** Opening INPUT DATA block **

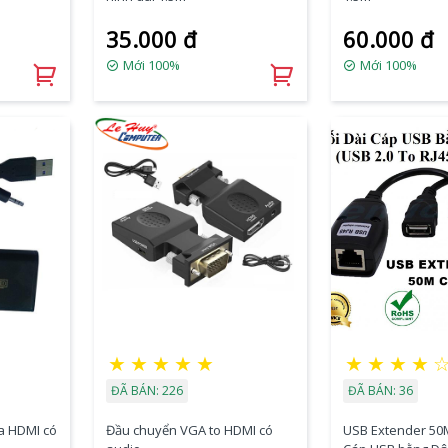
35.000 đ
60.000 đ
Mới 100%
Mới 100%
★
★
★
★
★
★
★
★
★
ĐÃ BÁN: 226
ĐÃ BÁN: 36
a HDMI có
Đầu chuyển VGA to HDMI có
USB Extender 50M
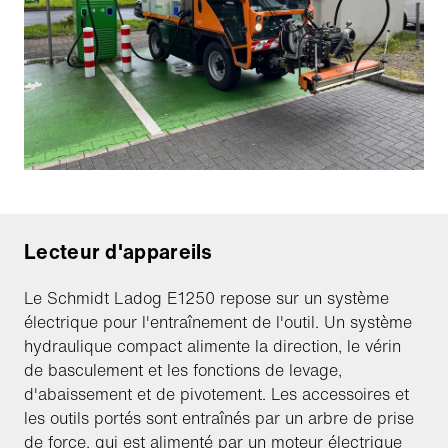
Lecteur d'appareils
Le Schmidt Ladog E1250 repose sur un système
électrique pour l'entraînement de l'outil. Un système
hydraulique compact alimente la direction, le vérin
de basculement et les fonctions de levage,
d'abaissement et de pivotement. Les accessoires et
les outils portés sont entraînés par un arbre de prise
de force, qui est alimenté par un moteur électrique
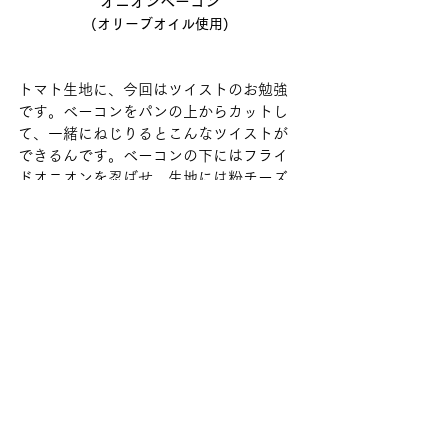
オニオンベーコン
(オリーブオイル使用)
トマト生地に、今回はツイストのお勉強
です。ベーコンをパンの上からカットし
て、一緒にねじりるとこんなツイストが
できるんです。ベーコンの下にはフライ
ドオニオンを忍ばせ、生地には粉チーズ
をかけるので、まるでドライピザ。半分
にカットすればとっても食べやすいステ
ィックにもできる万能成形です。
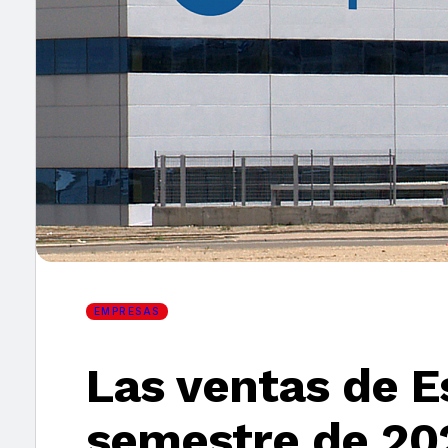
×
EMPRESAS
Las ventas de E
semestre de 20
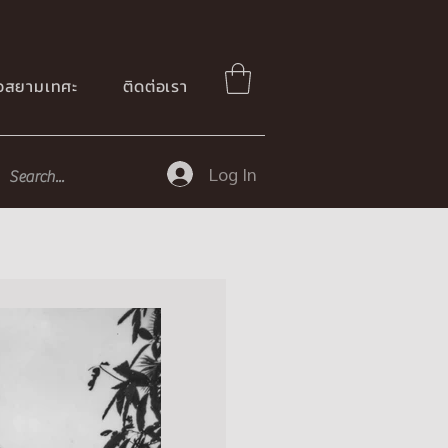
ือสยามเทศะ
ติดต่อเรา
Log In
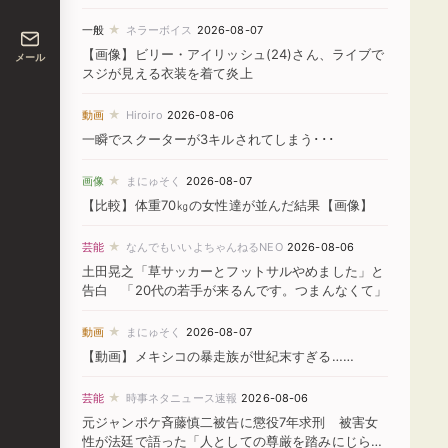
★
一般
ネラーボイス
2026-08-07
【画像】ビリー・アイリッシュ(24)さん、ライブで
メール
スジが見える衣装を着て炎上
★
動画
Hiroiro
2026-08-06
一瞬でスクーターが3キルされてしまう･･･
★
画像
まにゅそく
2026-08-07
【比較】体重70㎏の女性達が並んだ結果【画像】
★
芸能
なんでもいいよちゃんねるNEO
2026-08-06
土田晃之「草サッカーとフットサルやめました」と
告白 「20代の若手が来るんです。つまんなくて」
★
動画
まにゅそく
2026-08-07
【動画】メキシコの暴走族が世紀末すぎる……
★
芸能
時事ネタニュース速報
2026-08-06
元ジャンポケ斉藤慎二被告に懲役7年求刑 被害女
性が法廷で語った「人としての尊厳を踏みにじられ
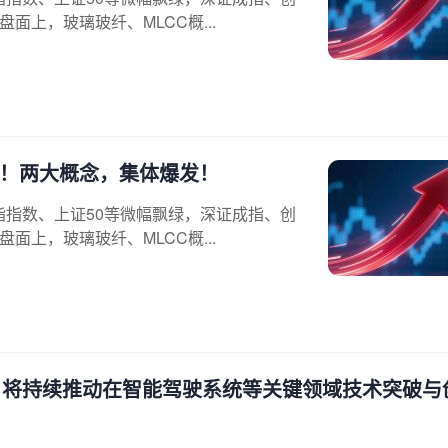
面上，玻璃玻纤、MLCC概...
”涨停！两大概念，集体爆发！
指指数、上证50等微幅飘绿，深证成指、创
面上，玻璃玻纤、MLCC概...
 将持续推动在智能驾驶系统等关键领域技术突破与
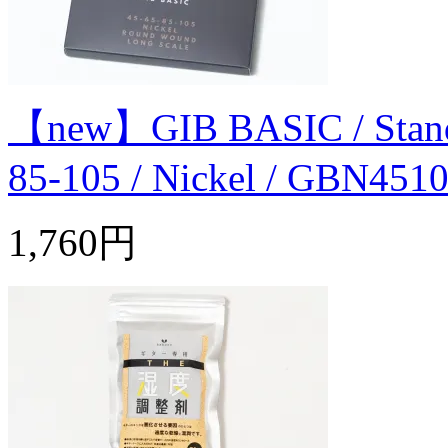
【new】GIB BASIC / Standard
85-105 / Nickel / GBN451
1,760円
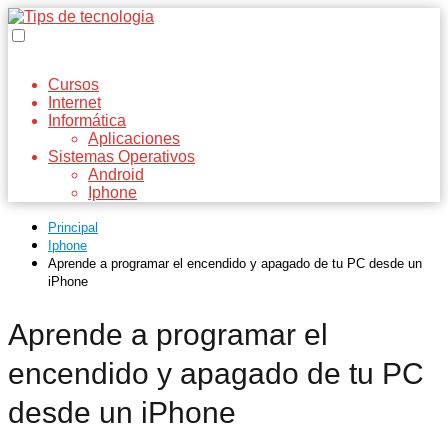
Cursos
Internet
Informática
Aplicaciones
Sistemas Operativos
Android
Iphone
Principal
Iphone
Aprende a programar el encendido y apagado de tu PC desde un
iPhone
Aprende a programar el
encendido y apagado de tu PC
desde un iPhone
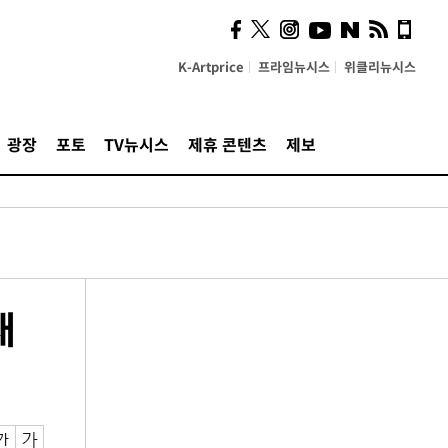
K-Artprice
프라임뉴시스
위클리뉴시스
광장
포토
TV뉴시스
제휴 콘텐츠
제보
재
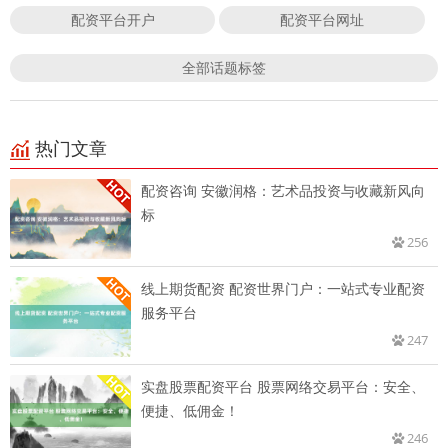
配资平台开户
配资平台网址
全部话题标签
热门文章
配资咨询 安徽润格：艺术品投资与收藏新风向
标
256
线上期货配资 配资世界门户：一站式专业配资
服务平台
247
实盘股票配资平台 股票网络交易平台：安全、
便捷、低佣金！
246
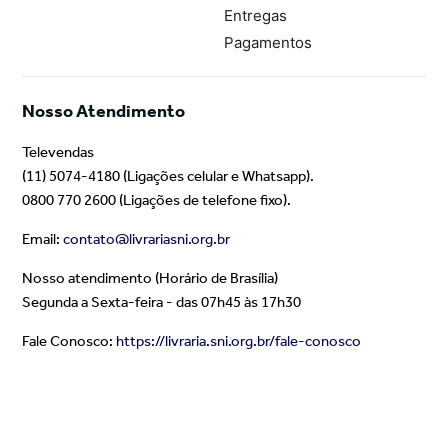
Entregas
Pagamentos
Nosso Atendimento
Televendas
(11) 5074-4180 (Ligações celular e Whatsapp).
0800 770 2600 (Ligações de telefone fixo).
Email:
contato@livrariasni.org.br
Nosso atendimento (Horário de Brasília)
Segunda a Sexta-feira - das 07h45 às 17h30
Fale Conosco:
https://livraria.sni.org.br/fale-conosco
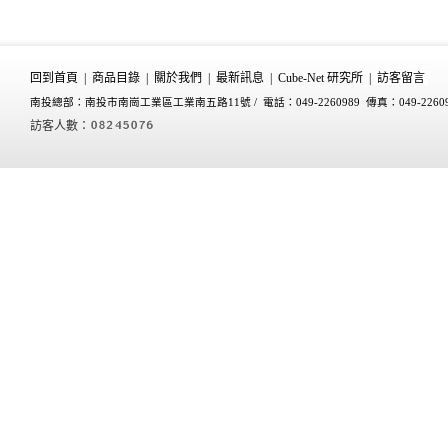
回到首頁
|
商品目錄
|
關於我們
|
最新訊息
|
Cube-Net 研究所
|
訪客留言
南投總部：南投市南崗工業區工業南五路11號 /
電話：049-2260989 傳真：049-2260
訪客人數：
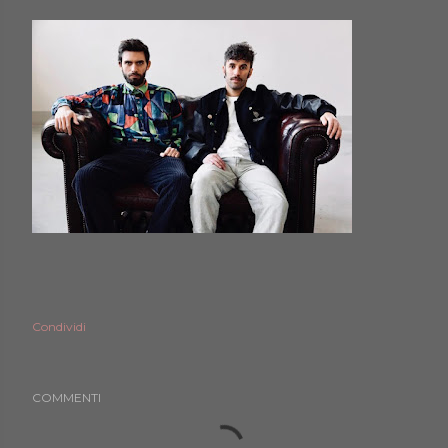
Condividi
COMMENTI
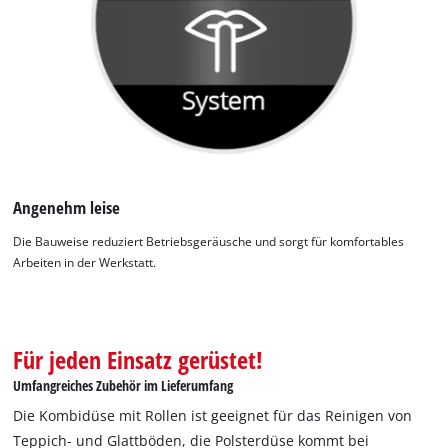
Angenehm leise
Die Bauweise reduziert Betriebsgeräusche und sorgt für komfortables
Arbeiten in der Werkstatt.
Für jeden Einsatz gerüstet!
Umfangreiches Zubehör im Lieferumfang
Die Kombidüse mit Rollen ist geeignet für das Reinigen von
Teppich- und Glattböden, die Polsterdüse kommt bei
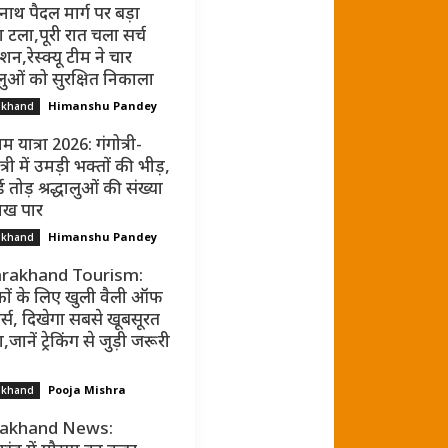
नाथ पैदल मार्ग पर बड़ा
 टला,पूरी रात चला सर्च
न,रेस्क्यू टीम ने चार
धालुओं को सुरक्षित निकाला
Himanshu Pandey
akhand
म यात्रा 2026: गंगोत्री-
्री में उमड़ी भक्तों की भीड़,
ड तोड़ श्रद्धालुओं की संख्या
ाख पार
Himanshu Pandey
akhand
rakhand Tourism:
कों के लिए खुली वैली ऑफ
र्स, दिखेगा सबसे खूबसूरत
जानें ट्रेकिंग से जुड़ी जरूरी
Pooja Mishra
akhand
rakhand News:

** Closing INPUT DATA block **

▶ **WHAT THIS TASK INVOLVES**:
Among the records above, how many lines contain the word "apagado"? Answer with the number by itself.

▶ **EXERCISE OUTPUT**:
2